The Father of Japanese Engineering: Yozo Yamao

The next of our five-part series celebrating the 150th anniversary of the arrival of the 'Choshu Five' in the UK introduces Yozo Yamao who came to be known as ‘the Father of Japanese Engineering’.

Yozo Yamao together with four other men of the Choshu domain were smuggled out of Japan to travel to the UK in order to study at University College London. After his time in London, In 1866, Yamao traveled to Glasgow and studied shipbuilding for two years. He was an apprentice at Napier Shipyard during the day and attended Anderson College (now University of Strathclyde) at night.
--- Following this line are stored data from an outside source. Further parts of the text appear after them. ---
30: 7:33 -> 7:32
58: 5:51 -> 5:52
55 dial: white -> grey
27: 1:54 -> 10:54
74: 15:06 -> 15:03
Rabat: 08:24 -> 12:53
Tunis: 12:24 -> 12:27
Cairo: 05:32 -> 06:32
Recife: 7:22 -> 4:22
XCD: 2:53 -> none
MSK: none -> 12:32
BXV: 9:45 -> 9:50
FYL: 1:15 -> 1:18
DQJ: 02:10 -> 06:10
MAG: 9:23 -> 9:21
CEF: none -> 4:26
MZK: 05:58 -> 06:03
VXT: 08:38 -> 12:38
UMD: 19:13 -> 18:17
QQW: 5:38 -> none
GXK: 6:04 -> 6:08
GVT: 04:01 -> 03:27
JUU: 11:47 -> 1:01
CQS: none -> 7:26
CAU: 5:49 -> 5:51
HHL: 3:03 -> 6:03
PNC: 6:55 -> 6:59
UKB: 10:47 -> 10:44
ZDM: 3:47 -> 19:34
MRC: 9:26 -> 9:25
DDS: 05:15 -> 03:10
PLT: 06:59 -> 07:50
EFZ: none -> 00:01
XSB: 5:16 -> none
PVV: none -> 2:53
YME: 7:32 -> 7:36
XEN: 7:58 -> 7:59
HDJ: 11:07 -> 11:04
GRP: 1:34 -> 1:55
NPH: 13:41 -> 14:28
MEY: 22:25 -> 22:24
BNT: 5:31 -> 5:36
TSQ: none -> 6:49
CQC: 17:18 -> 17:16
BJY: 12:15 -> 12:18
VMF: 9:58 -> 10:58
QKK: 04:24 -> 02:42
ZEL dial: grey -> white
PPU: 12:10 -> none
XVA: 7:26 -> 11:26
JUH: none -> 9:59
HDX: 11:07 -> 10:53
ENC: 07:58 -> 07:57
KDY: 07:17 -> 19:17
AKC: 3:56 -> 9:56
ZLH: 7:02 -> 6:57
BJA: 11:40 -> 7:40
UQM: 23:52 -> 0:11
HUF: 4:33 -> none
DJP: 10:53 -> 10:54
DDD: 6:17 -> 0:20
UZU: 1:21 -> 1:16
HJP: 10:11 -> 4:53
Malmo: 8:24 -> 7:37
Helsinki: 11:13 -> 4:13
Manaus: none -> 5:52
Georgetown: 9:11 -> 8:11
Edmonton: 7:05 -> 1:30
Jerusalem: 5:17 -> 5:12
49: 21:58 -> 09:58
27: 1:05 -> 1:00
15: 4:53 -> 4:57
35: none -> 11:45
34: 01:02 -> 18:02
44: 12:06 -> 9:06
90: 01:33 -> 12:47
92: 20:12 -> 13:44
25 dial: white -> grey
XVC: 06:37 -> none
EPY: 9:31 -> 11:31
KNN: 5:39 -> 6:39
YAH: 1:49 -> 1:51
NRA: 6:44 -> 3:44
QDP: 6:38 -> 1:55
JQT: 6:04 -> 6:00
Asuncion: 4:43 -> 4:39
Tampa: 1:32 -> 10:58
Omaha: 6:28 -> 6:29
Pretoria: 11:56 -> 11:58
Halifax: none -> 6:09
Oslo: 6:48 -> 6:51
Upon his return to Japan, he became a high-flying civil servant in the new Meiji Government, and contributed towards, among others, the establishment of the Imperial College of Engineering, which later became Faculty of Engineering, The University of Tokyo. He is now called the Father of Japanese Engineering. The newly established College’s curriculum was largely based on the ideas of Macquarn Rankine, Professor of Civil Engineering, University of Glasgow, and Rankine recommend one of his students, Henry Dyer, who had studied Anderson College and University of Glasgow, as the Head of Japan’s first College of Engineering.


Yozo Yamao

As Dr Andrew Cobbing (Professor of Japanese History at the University of Nottingham) writes in Biographical Portraits Volume VII (*): "Yamao's educational activities were not limited to engineering, as he also devoted considerable energy to the creation of Japan's first schools for blind, deaf and dumb children. His interest in this field can be traced to his years at Napier's Shipyard in Glasgow where he was surprised to find some workers using sign language." Dr Cobbing goes on to conclude that although Yamao was not such a conspicuous figure as Ito Hirobumi or Inoue Kaoru, also of the Choshu Five, "his consistent determination to foster education for young engineers and children with special needs ensured his efforts would last and lay the foundations for subsequent generations to follow. His vision for the future stretched beyond immediate political concerns to encompass the well-being of society at large."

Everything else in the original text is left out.